C’était un peu avant la fin, tu es le temps, pensais-je, le temps d’avant la fin. J’habitais maintenant avant la mort de ma mère, je regardais ma mère se lever et se coucher tous les jours à mon horizon, avec une admiration boulerversée, je me vivais d’angoisse. »
H. Cixous, Hyperrêve, Paris, Galilée, 2006.

6Nous n’évoquerons pas ici les décès inattendus. Ceux-ci constituent un équivalent d’effraction traumatique pour les proches qui n’ont pu avoir l’occasion de se montrer secourables vis-à-vis de leur parent ou n’ont pas perçu le danger où il se trouvait. Ils peuvent en effet donner lieu à une intense culpabilité dont le plus souvent nous n’avons à traiter que dans un après-coup très largement différé chez les proches. Nous les retrouverons fréquemment évoqués par ceux-ci lorsqu’ils seront eux-mêmes hospitalisés ou à l’occasion du décès ultérieur d’un autre membre de la famille.

7Pour les familles ou les proches la proximité de la mort vient marquer la fin, le terme définitif et inéluctable d’une existence mais également celui d’une relation engagée le plus souvent de longue date. La période d’agonie [1] dont l’étymologie nous permet d’envisager non seulement la dimension de souffrance qui s’y présente, mais encore celle de lutte, condense les sentiments ambivalents des proches.

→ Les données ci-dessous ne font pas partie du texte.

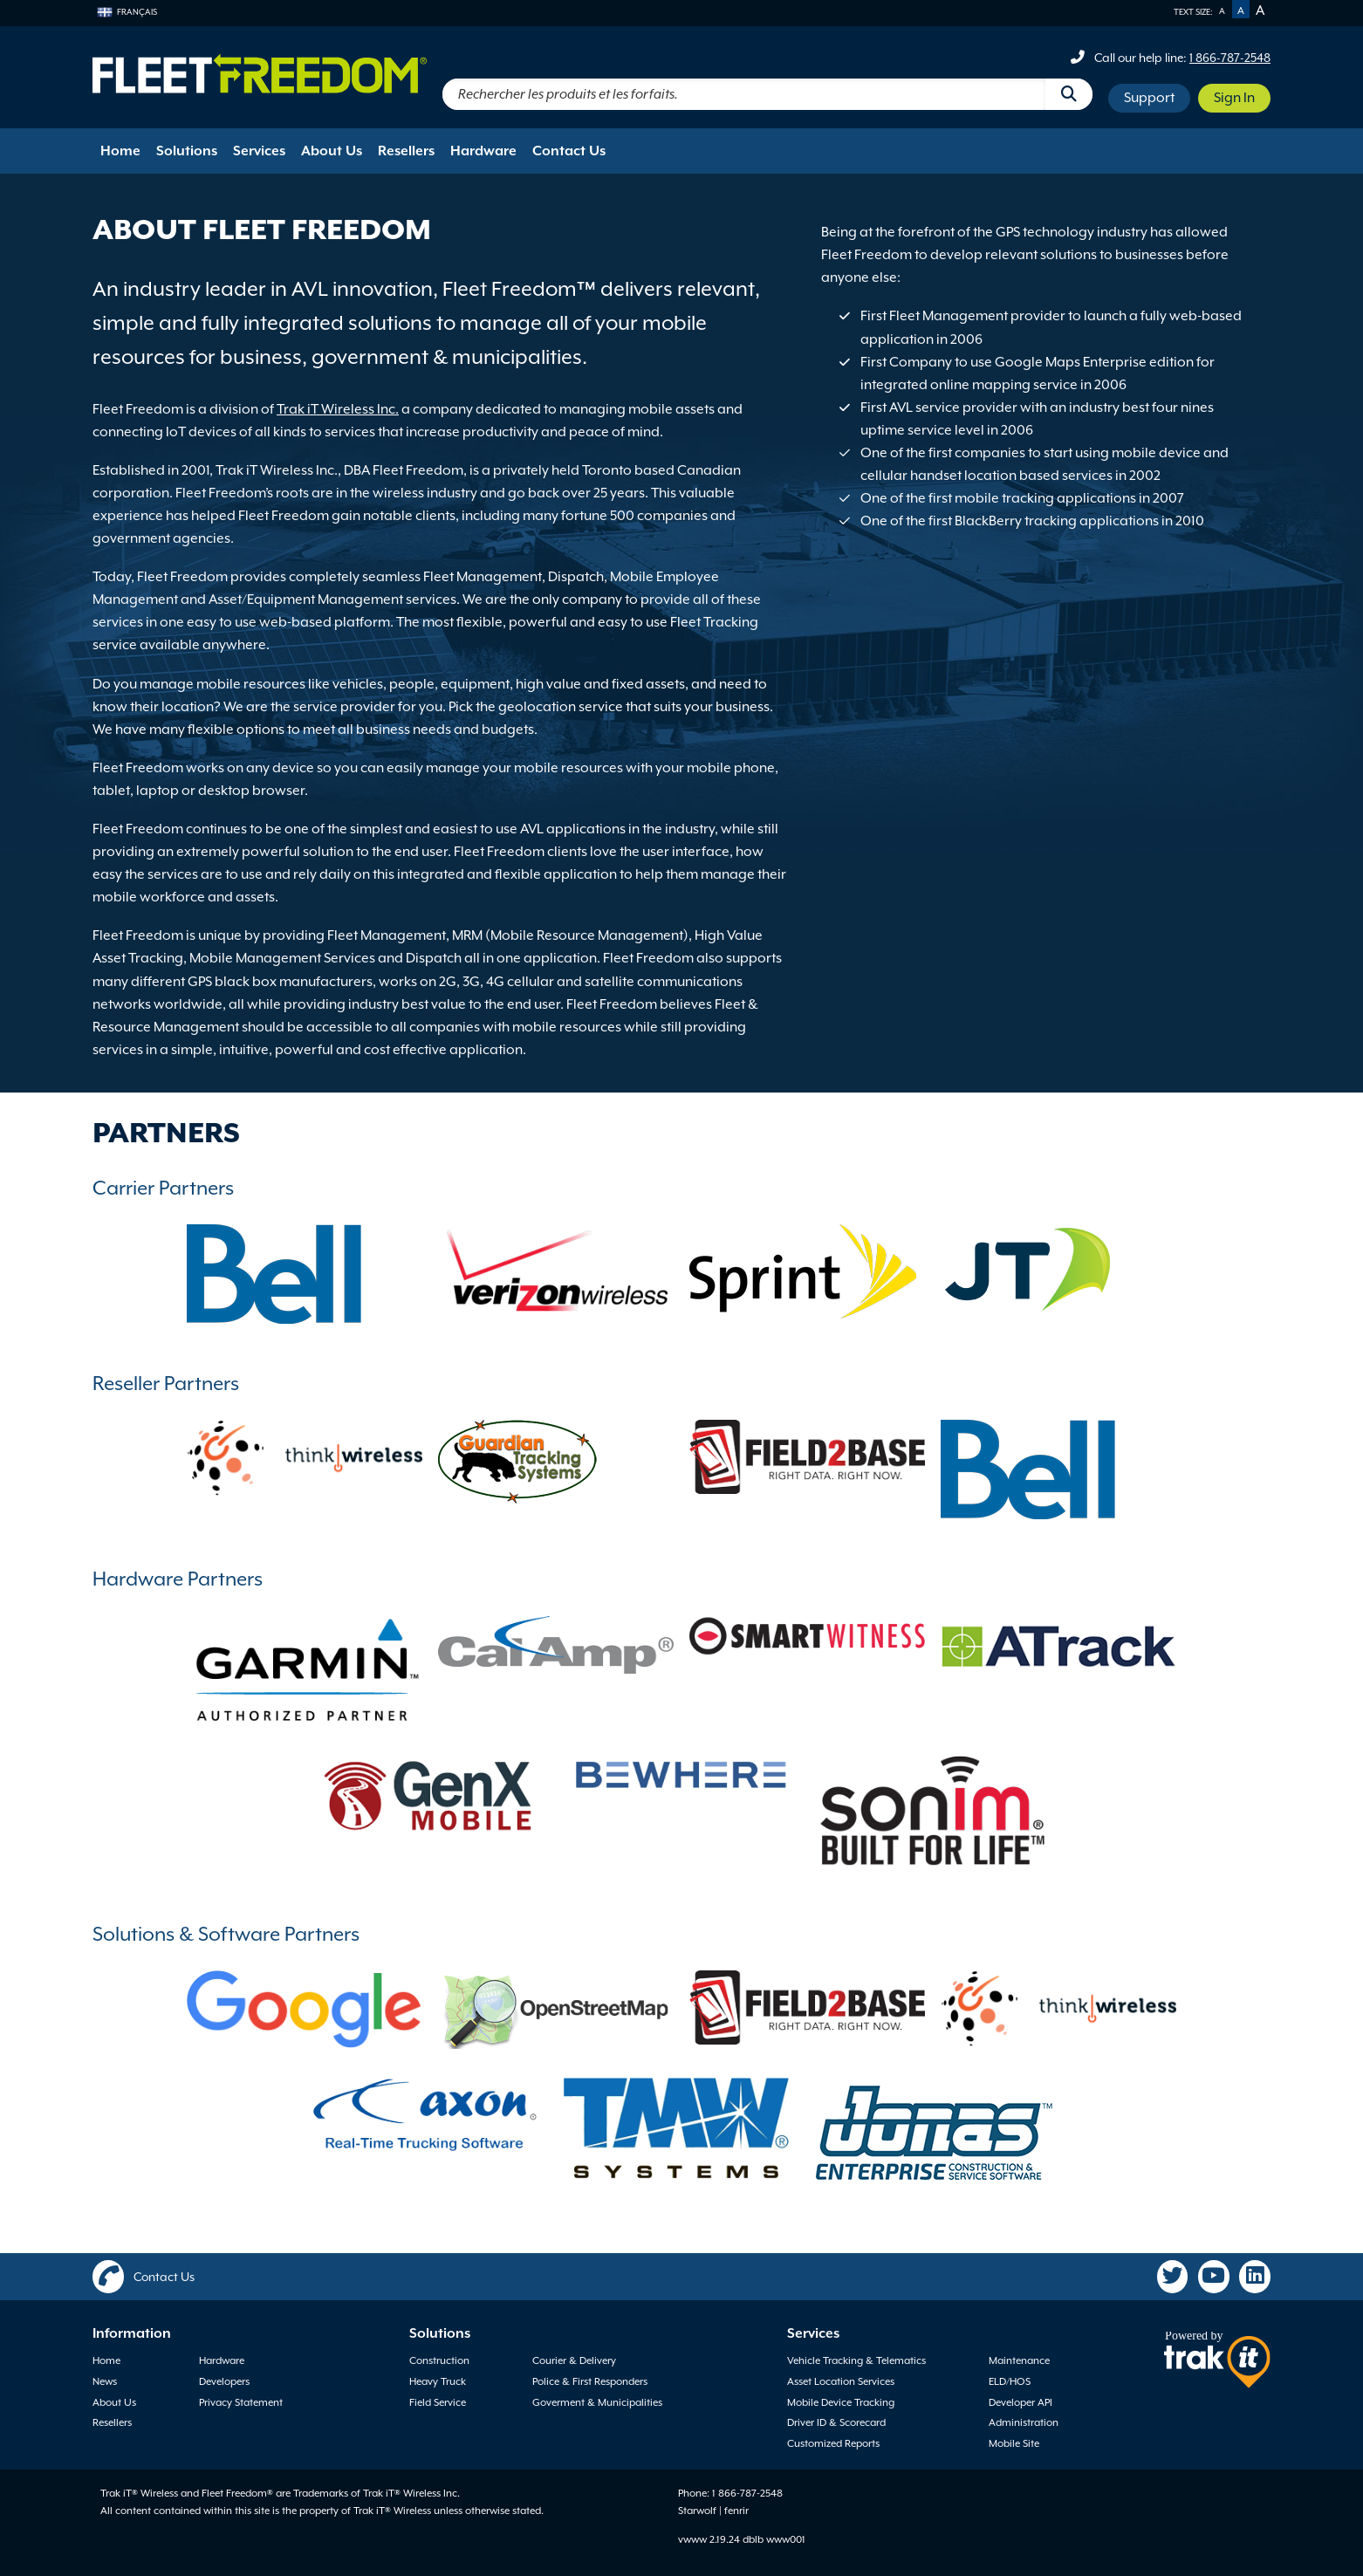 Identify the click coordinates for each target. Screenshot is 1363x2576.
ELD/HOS (1010, 2381)
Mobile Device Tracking (840, 2402)
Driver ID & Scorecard (836, 2422)
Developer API (1020, 2402)
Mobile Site (1014, 2443)
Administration (1023, 2422)
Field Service (437, 2402)
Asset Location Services (840, 2381)
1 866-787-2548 (1230, 58)
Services (259, 151)
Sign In (1234, 98)
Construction (439, 2360)
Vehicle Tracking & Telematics (856, 2360)
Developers (224, 2381)
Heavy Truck (437, 2381)
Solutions (186, 151)
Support (1149, 98)
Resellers (406, 151)
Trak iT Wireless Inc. (338, 409)
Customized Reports (833, 2443)
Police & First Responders (589, 2381)
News (104, 2381)
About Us (331, 151)
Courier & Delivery (574, 2360)
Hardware (483, 151)
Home (120, 151)
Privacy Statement (241, 2402)
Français (127, 12)
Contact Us (569, 151)
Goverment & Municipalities (597, 2402)
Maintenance (1019, 2360) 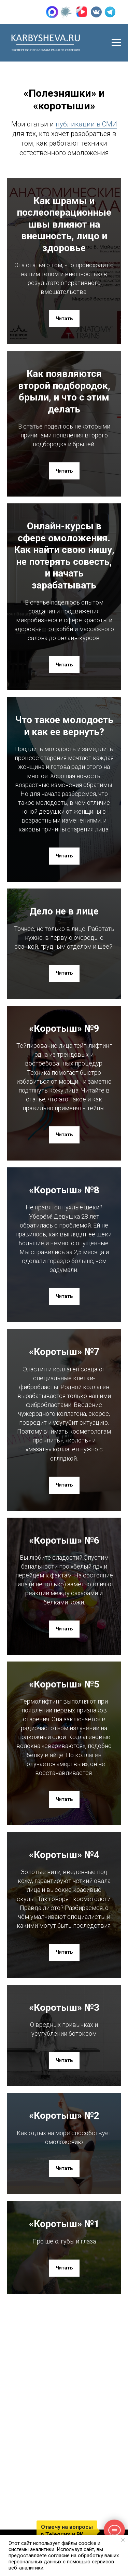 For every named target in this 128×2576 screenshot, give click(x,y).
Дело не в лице (64, 911)
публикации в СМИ (86, 124)
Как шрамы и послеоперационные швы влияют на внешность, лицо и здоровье (64, 224)
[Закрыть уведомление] (122, 2540)
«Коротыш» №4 (64, 1854)
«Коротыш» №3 (64, 2007)
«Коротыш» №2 (64, 2115)
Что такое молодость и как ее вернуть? (64, 725)
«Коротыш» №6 (64, 1540)
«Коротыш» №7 (64, 1351)
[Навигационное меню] (116, 42)
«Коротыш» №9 (64, 1028)
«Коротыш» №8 (64, 1190)
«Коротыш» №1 (64, 2223)
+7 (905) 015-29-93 (39, 11)
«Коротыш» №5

8Dès 1915, Freud note que le moment où est crainte la perte d’êtres chers provoque : « confusion et paralysie de la capacité d’activité [2] ». Il souligne que : « La loi de l’ambivalence des sentiments aujourd’hui encore domine nos sentiments envers les personnes que nous aimons le plus. » Il poursuit : « D’un côté ces êtres chers sont pour nous une possession intérieure, des parties constituantes de notre propre moi, mais de l’autre, ils sont aussi partiellement des étrangers, voire des ennemis. À nos relations d’amour les plus tendres et les plus intimes est attachée, sauf dans un tout petit nombre de situations, une parcelle d’hostilité capable de susciter notre souhait de mort inconscient. »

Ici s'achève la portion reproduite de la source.